TASK INPUT:
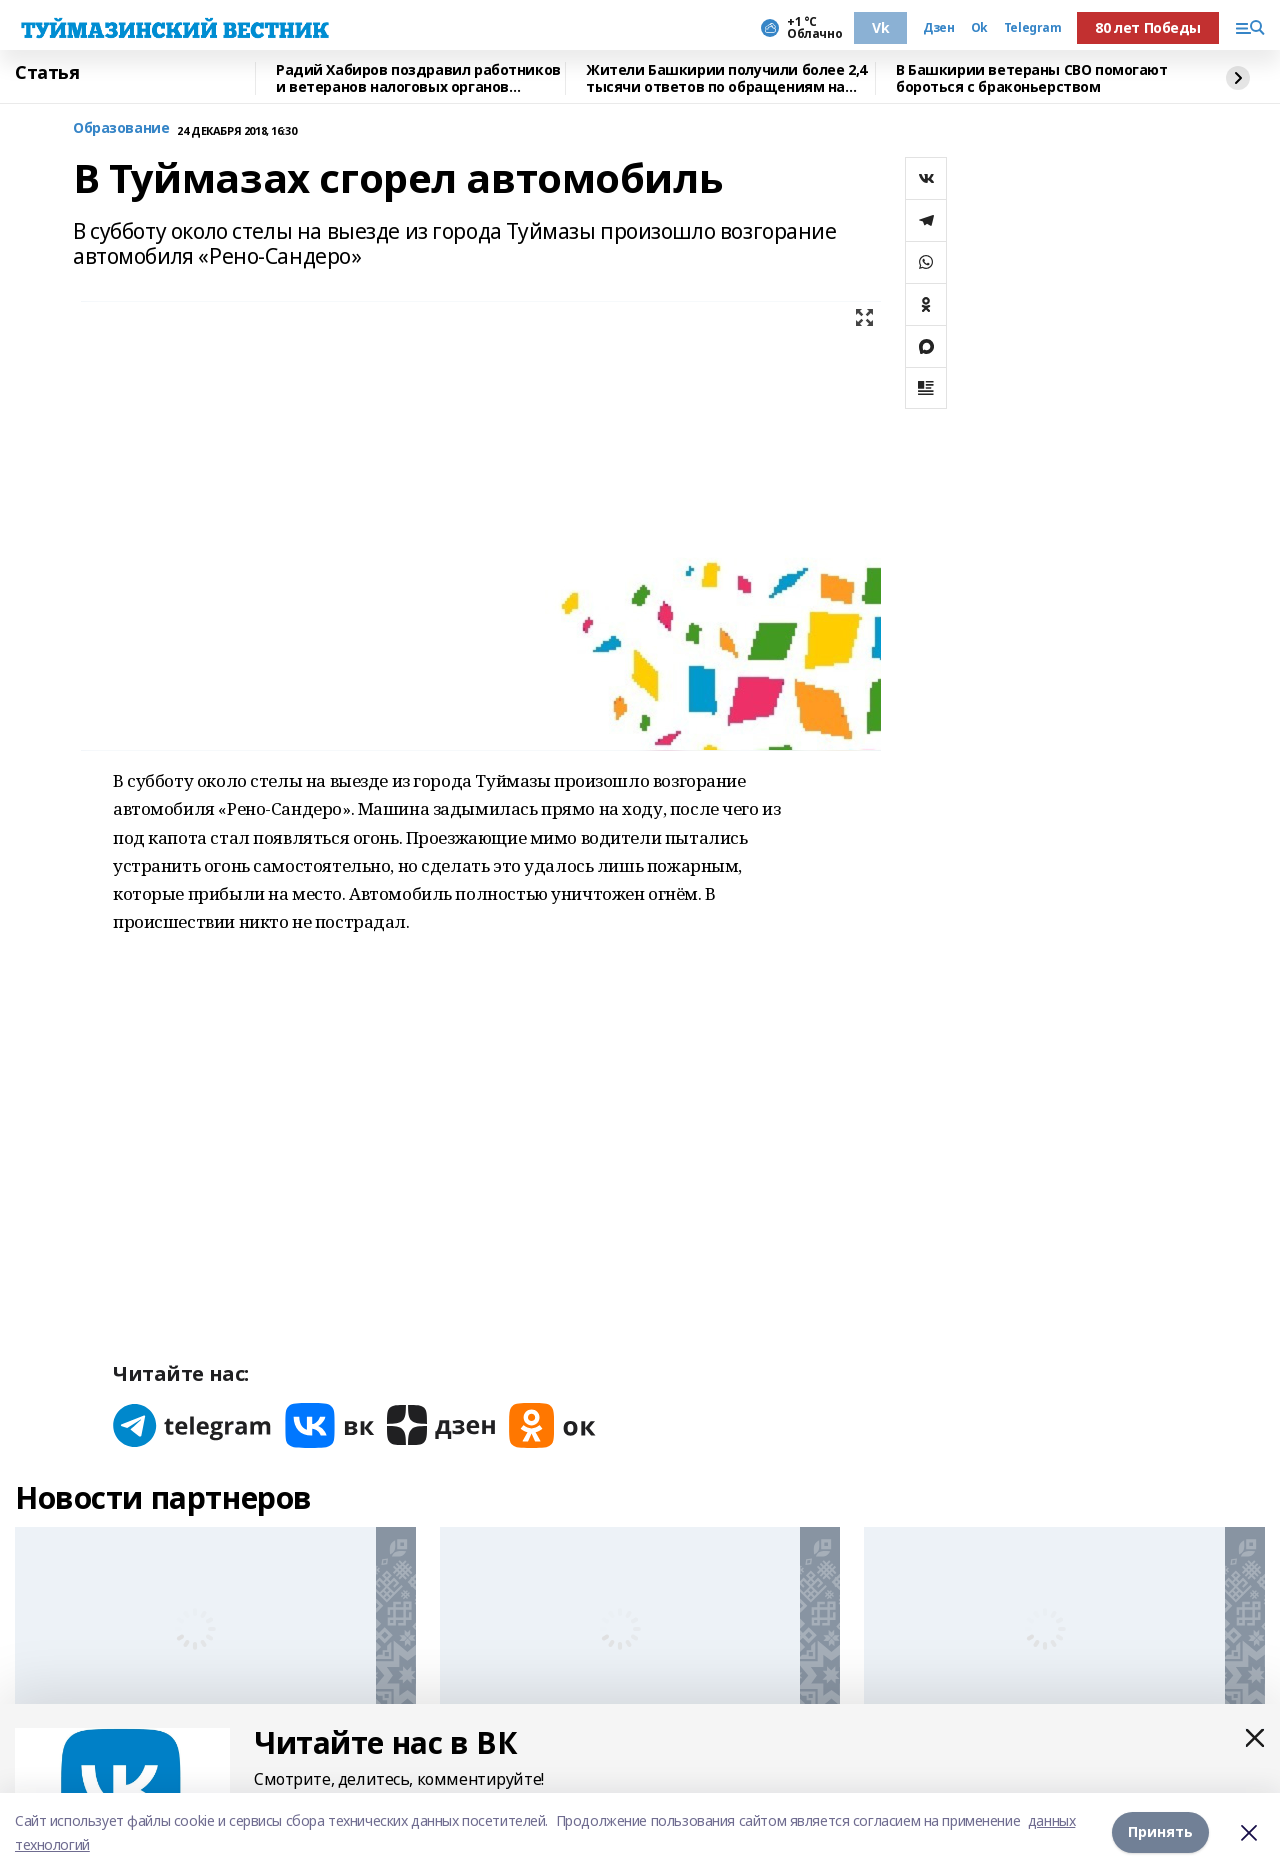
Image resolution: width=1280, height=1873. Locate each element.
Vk (880, 27)
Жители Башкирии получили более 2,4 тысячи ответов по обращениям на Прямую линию (726, 78)
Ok (979, 28)
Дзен (938, 28)
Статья (47, 73)
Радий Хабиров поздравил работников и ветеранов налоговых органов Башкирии (418, 78)
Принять (1160, 1832)
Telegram (1033, 28)
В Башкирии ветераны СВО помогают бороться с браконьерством (1032, 78)
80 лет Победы (1148, 27)
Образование (121, 128)
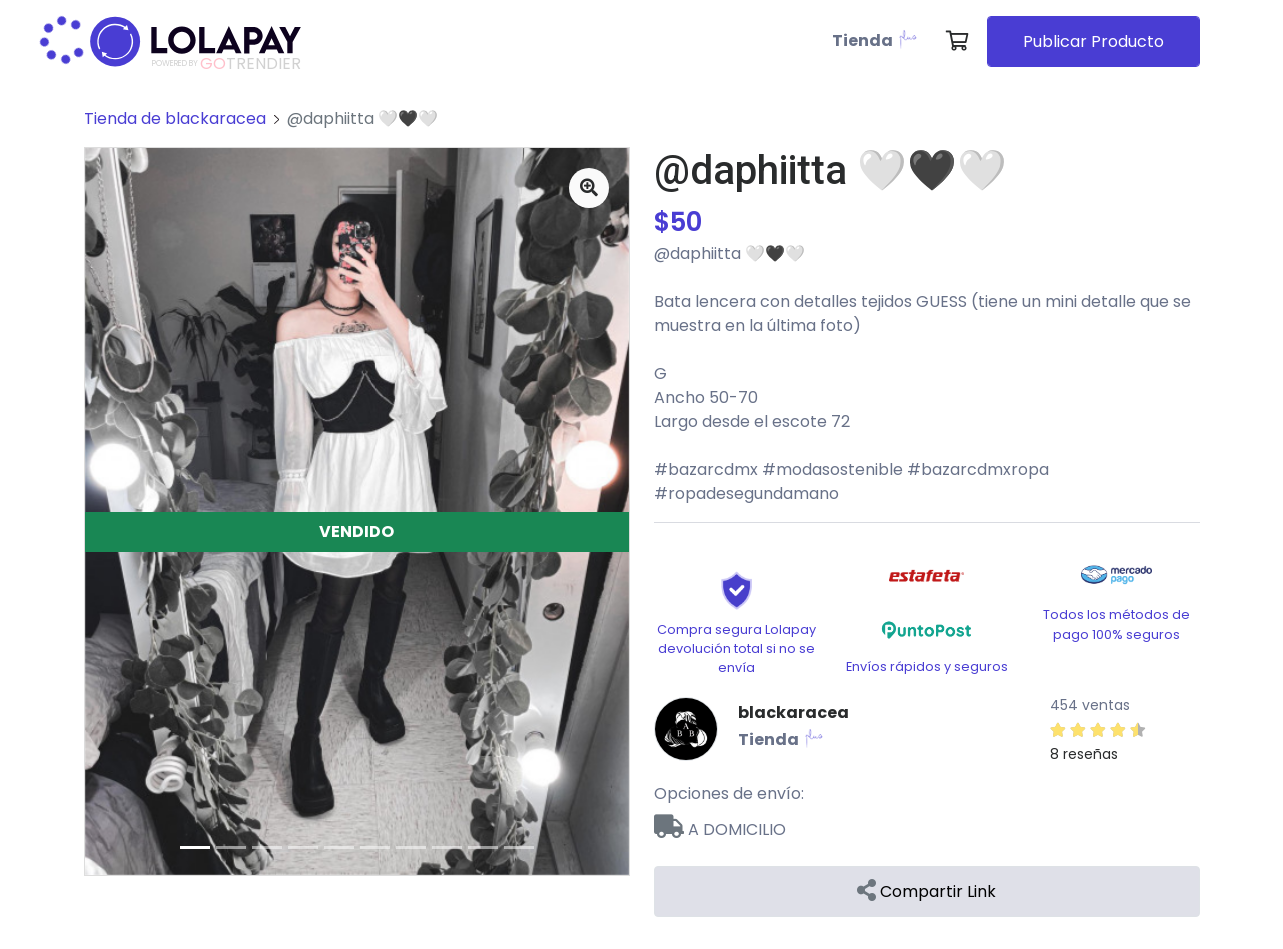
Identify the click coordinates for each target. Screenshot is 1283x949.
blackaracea (793, 712)
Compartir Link (926, 891)
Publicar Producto (1093, 41)
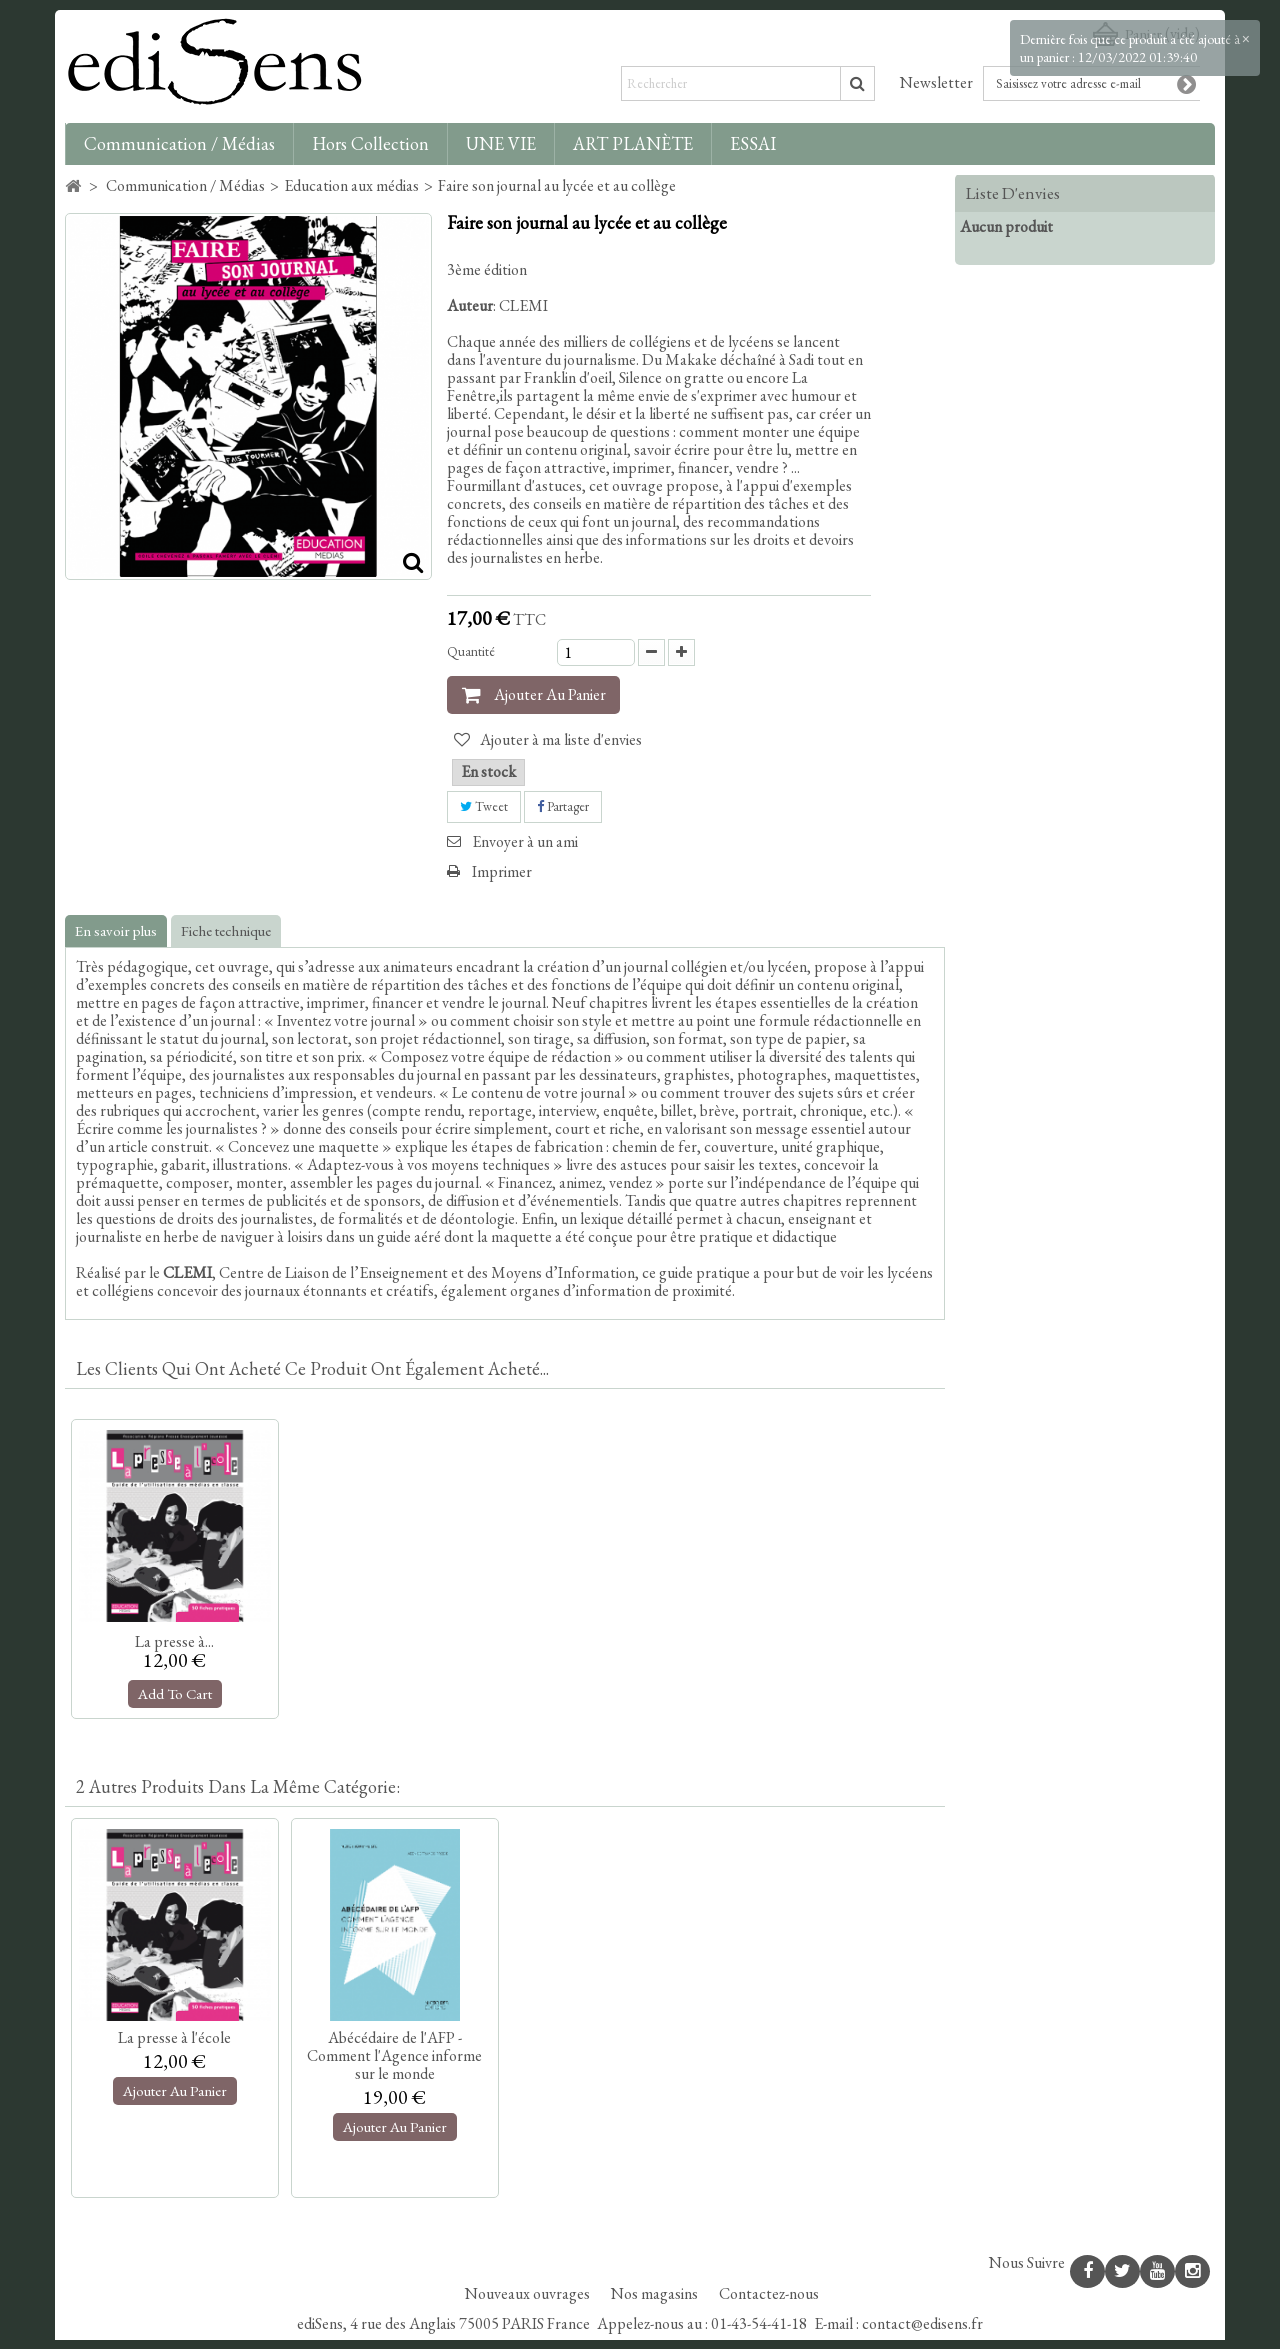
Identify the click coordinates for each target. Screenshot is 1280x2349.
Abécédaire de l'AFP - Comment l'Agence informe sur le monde (394, 2055)
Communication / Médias (179, 143)
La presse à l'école (174, 2037)
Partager (563, 806)
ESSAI (753, 143)
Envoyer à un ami (525, 841)
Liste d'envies (1013, 193)
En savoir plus (116, 930)
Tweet (484, 806)
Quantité (471, 651)
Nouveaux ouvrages (529, 2302)
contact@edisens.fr (922, 2332)
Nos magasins (656, 2302)
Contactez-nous (769, 2302)
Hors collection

WHAT TO WORK ON: Look through the records and copy down every line that holds "Башкирии".

EXERCISE SOLUTION:
Жители Башкирии получили более 2,4 тысячи ответов по обращениям на Прямую линию (726, 78)
Радий Хабиров поздравил работников и ветеранов налоговых органов Башкирии (418, 78)
В Башкирии ветераны СВО помогают бороться с браконьерством (1032, 78)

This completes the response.